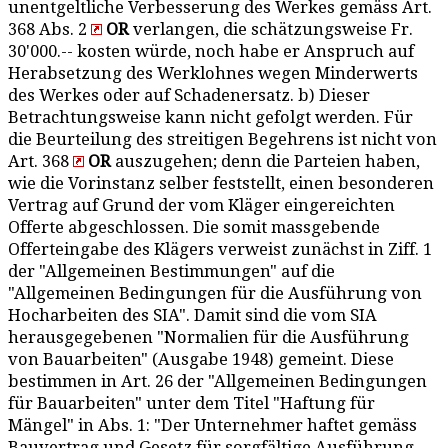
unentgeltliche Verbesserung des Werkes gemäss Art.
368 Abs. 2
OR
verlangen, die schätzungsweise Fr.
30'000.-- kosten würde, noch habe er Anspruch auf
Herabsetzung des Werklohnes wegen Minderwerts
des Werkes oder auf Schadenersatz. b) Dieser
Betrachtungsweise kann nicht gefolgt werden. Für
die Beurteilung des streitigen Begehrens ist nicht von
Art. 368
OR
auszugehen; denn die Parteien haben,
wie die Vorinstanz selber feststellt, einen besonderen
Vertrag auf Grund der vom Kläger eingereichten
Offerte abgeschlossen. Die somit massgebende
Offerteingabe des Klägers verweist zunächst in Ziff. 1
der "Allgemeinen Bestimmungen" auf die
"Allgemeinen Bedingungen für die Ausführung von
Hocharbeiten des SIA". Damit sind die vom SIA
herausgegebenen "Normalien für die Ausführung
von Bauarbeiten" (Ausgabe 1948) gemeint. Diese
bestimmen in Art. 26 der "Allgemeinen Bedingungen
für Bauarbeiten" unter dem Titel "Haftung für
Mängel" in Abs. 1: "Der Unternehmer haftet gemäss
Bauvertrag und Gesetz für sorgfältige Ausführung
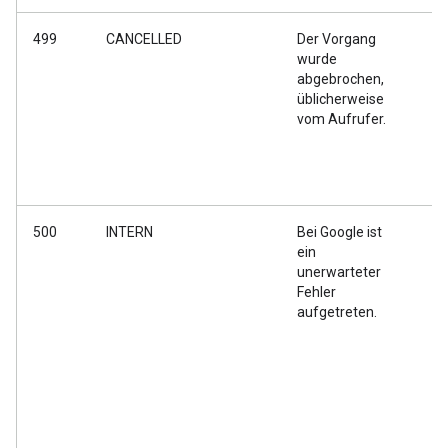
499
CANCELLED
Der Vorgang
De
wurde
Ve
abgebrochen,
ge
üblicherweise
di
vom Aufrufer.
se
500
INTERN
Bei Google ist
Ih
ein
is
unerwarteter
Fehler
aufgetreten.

####################

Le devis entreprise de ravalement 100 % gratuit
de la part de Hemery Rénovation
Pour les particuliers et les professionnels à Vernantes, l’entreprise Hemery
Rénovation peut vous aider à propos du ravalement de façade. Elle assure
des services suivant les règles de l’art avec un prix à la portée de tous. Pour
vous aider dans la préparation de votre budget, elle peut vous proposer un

####################

Going through the entries, return every line holding the word "peut".

RESULT FOR THIS TASK:
Rénovation peut vous aider à propos du ravalement de façade. Elle assure
vous aider dans la préparation de votre budget, elle peut vous proposer un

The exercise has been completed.